Gatekeeper Donna Morea, member of the board of directors at SunTrust Bank and SAIC, feels that advice may, in fact, be old news. She believes diverse points of view are what America is all about, and that political discourse, even in the workplace, is healthy: “It would be silly to deny that I or any executive had a point of view.”
But like the American and UK electorate, no one viewpoint clearly prevailed. The gatekeepers are divided. Here is what we heard:
The Party of No
Thirty-five percent of the gatekeepers still believe the answer is cut and dry: they advise strict avoidance of political discussions at work. Gatekeeper Joseph Griesedieck, vice chairman and managing director at Korn/Ferry International, commented, “discussions around partisan politics, much like religion, often tend to lack objectivity and rationality – the opposite of what is required in business.”
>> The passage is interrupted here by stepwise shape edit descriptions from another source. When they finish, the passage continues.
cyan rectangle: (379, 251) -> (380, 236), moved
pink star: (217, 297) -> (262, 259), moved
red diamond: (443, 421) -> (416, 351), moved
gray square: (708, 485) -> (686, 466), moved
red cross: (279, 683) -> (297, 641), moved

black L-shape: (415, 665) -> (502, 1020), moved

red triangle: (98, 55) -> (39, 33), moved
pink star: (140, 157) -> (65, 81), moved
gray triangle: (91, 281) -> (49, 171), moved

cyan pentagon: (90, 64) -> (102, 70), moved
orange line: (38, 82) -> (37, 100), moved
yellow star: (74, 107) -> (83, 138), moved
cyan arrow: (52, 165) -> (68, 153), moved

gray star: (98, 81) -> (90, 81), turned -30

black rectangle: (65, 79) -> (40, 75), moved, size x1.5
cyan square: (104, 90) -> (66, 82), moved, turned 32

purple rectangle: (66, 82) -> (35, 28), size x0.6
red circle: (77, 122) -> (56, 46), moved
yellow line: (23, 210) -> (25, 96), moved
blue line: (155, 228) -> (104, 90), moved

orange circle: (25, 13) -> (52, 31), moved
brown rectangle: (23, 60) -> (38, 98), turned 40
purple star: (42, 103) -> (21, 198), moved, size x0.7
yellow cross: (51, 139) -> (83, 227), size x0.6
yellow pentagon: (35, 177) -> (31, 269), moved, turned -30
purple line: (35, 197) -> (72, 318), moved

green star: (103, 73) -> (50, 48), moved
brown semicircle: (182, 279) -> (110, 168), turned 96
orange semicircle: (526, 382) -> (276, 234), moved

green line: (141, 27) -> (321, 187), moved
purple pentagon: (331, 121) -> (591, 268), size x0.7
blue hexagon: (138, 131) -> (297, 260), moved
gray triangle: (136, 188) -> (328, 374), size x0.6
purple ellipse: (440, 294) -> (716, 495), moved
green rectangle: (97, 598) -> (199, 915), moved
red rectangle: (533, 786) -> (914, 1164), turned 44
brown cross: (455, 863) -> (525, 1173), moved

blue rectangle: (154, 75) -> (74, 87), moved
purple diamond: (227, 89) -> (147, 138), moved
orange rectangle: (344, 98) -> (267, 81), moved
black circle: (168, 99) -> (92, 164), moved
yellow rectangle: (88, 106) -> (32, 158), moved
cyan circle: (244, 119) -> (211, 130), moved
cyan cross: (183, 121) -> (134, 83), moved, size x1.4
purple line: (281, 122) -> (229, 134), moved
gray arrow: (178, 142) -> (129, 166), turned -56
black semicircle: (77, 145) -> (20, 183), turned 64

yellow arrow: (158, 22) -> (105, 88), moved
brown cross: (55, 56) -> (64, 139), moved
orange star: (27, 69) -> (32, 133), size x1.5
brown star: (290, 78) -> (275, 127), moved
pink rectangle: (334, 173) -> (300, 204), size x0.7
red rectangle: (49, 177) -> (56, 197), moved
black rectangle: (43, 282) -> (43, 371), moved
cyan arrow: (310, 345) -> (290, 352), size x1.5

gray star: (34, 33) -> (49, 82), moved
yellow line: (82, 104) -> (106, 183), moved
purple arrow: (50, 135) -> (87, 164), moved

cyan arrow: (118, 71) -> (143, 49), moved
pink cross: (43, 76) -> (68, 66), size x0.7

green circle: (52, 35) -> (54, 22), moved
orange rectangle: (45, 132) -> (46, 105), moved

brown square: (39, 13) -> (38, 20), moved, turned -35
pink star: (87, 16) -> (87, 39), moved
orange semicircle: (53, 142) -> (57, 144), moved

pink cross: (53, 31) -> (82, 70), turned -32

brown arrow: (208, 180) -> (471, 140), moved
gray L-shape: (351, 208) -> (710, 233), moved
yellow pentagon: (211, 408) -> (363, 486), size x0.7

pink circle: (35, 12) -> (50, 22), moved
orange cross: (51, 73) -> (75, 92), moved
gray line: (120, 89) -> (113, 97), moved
Sean McCormack, chief technology officer of Harley Davidson, brought up the personal and professional tensions that can result from political discussions: “They do nothing to encourage unity in the workplace, and instead can cause disunity.”
Stephen Herbert, chairman and CEO of USA Technologies, takes a pragmatic approach, saying he doesn’t comment on politics in his official capacity because “one runs the risk of alienating up to 50 percent of the customer base.”
The “Proceed with Caution” Party
Thirty-five percent of our respondents said if they’re asked to weigh in on political issues, they do, but most are very careful to keep it general and high level. “Where a discussion can’t be avoided, I do reflective listening,” says Mark Sullivan, president and CEO of Cast Nylons. “I hear their point, restate it back to show understanding and participation in the conversation.”
David Finke, founder of the Digital Transformation Practice and leader of the Global Technology Sector at Russell Reynolds Associates, says, “It’s hard to avoid the topic and refusing to engage can be perceived as rude. However, I am careful not to paint myself into a corner, in case my counterpart looks at the world through a different set of lenses.”
Tom Geisel, executive vice president at Sterling Bancorp, says his inclination to talk politics at work depends on the environment and the participants. “If the conversation becomes emotional or takes an irrational turn, I will typically back off by acknowledging or minimizing the differences and then changing the subject.”
The Third Party: Only if it’s Relevant
Thirty percent of respondents thought political conversations should be framed within a business context only.
Alan Jope, president of personal care at Unilever, says that while the company doesn’t take sides or contribute to political campaign funds, “We do explain to employees and other stakeholders our assessment of the likely impact of different political outcomes on our business.”
Clearly, the gatekeepers aren’t 100 percent aligned on whether political discussions belong in the workplace. But they mostly agree that strong or emotional opinions should be kept to oneself.
It’s impossible to predict whether your business colleagues will agree with your political positions, so if you value your standing, avoidance or reflective listening is probably still the safest way to protect your career - even when it’s so very hard to bite your tongue.